2. Individu yang memiliki sifat rasional yang bertanggung jawab atas tingkah laku intelektual dan sosial.
3. yang mampu mengarahkan dirinya ke tujuan yang positif mampu mengatur dan mengontrol dirinya dan mampu menentukan nasibnya.
4. Makhluk yang dalam proses menjadi berkembang dan terus berkembang tidak pernah selesai (tuntas) selama hidupnya.
5. Individu yang dalam hidupnya selalu melibatkan dirinya dalam usaha untuk mewujudkan dirinya sendiri, membantu orang lain dan membuat dunia lebih baik untuk ditempati
6. Suatu keberadaan yang berpotensi yang perwujudanya merupakan ketakterdugaan dengan potensi yang tak terbatas
7. Makhluk Tuhan yang berarti ia adalah makhluk yang mengandung kemungkinan baik dan jahat.
8. Individu yang sangat dipengaruhi oleh lingkungan turutama lingkungan sosial, bahkan ia tidak bisa berkembang sesuai dengan martabat kemanusaannya tanpa hidup di dalam lingkungan sosial.
Hakikat Manusia dalam Pendidikan
Pendidikan secara sederhana dikatakan sebagai sebuah proses “memanusiakan manusia”, Abdurrahman Shalih (t.th;47) mengatakan “man is the core of the educational process”, bahwa manusia adalah inti dari sebuah proses pendidikan.

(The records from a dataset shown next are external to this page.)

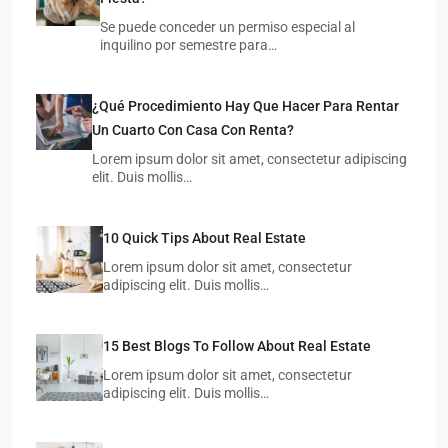
Se puede conceder un permiso especial al
inquilino por semestre para…
¿Qué Procedimiento Hay Que Hacer Para Rentar
Un Cuarto Con Casa Con Renta?
Lorem ipsum dolor sit amet, consectetur adipiscing
elit. Duis mollis…
10 Quick Tips About Real Estate
Lorem ipsum dolor sit amet, consectetur
adipiscing elit. Duis mollis…
15 Best Blogs To Follow About Real Estate
Lorem ipsum dolor sit amet, consectetur
adipiscing elit. Duis mollis…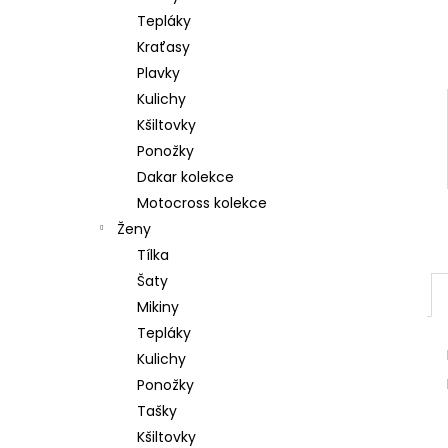
p
a
Tepláky
a
j
Kraťasy
n
í
Plavky
e
t
Kulichy
l
?
Kšiltovky
Ponožky
Dakar kolekce
Motocross kolekce
Ženy
HLEDAT
Tílka
Šaty
Mikiny
D
Tepláky
o
Kulichy
p
o
Ponožky
r
Tašky
u
Kšiltovky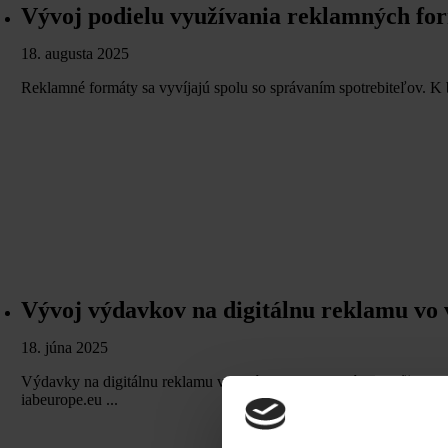
Vývoj podielu využívania reklamných for
18. augusta 2025
Reklamné formáty sa vyvíjajú spolu so správaním spotrebiteľov. K 
Vývoj výdavkov na digitálnu reklamu vo
18. júna 2025
Výdavky na digitálnu reklamu v Európe (v €m) sa výrazne líšia pod
iabeurope.eu ...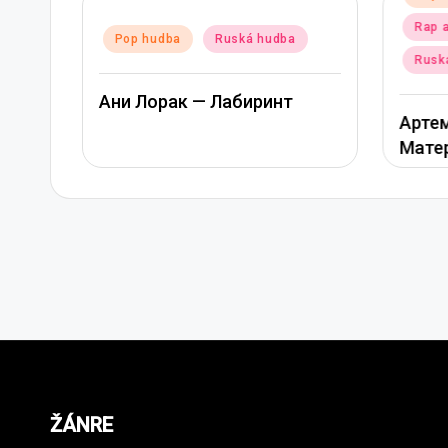
in
Rap 
Posted
Pop hudba
Ruská hudba
in
Rusk
Ани Лорак — Лабиринт
Артем
Мате
ŽÁNRE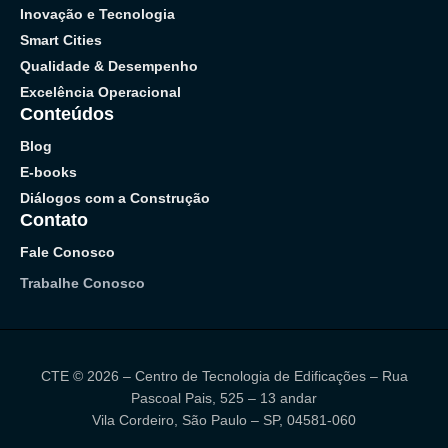
Inovação e Tecnologia
Smart Cities
Qualidade & Desempenho
Excelência Operacional
Conteúdos
Blog
E-books
Diálogos com a Construção
Contato
Fale Conosco
Trabalhe Conosco
CTE © 2026 – Centro de Tecnologia de Edificações – Rua
Pascoal Pais, 525 – 13 andar
Vila Cordeiro, São Paulo – SP, 04581-060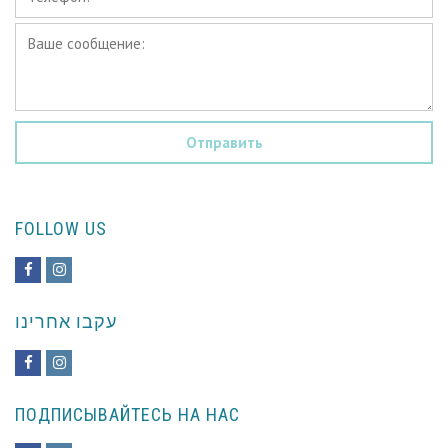
*
Ваше
сообщение:
*
FOLLOW US
Facebook
Instagram
עקבו אחרינו
Facebook
Instagram
ПОДПИСЫВАЙТЕСЬ НА НАС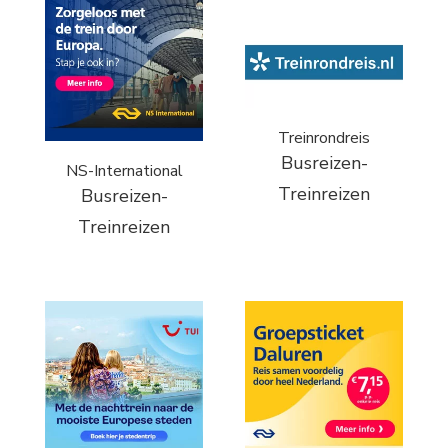
Treinrondreis
Busreizen-
NS-International
Treinreizen
Busreizen-
Treinreizen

Hal tersebut menunjukkan bahwa manusia adalah obyek dan sekaligus pelaku pendidikan Sebab itu sejauh mana pendidikan itu diformulasikan dan diimplementasikan harus selalu disandarkan pada konsepsi tentang hakekat manusia.
Merumuskan dan mengembangkan tujuan pendidikan, materi pendidikan, metode, kurikulum, evaluasi pendidikan, dan seterusnya harus selalu dikonsultasikan pada filsafat dan pemahaman tentang hakekat manusia itu sendiri. Pembahasan ini berusaha memahami hakekat manusia sebagai sebuah kajian ontologi Pendidikan Islam.
Ada beberapa hal yang dikaji dalam tulisan ini yaitu; pemahaman tentang hakekat manusia; poses kejadian manusia; potensi-potensi dasar manusia; tugas dan fungsi penciptaan manusia; serta implikasinya dalam pendidikan.
Pemahaman tentang hakekat manusia
Para ahli mempunyai pemahaman yang beragam dalam memahami hakekat tentang manusia, hal ini dapat kita lihat dari berbagai pendapat berikut;
- Charles Robert Darwin (1809-1882) menetapkan manusia sejajar dengan binatang, karena terjadinya manusia dari sebab-sebab mekanis, yaitu lewat teori descendensi (ilmu turunan) dan teori natural selection (teori pilihan alam)
- Ernest Haeckel (1834-1919) menyatakan manusia dalam segala hal menyerupai binatang beruas tulang belakang, yakni binatang menyusui
- Aristoteles (384-322) memeberikan devinisi manusia sebagai binatang yang berakal sehat yang mampu mengeluarkan pendapatnya, dan berbicara berdasarkan pikirannya (the animal than reasons). Disamping itu manusia juga binatang yang berpolitik (zoon politicon) dan binatang yang bersosial (social animal)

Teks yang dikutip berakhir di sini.